:: Record set ::

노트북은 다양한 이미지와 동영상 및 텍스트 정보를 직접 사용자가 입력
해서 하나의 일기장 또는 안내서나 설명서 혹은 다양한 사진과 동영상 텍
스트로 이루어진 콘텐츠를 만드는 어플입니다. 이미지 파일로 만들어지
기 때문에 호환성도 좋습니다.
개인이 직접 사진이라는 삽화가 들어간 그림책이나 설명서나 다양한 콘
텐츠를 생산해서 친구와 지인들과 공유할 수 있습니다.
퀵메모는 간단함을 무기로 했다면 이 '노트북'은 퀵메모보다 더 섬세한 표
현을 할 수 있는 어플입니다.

:::

_What to do_
All the lines above must appear again in the answer, word for word.

_Result of this task_
노트북은 다양한 이미지와 동영상 및 텍스트 정보를 직접 사용자가 입력
해서 하나의 일기장 또는 안내서나 설명서 혹은 다양한 사진과 동영상 텍
스트로 이루어진 콘텐츠를 만드는 어플입니다. 이미지 파일로 만들어지
기 때문에 호환성도 좋습니다.
개인이 직접 사진이라는 삽화가 들어간 그림책이나 설명서나 다양한 콘
텐츠를 생산해서 친구와 지인들과 공유할 수 있습니다.
퀵메모는 간단함을 무기로 했다면 이 '노트북'은 퀵메모보다 더 섬세한 표
현을 할 수 있는 어플입니다.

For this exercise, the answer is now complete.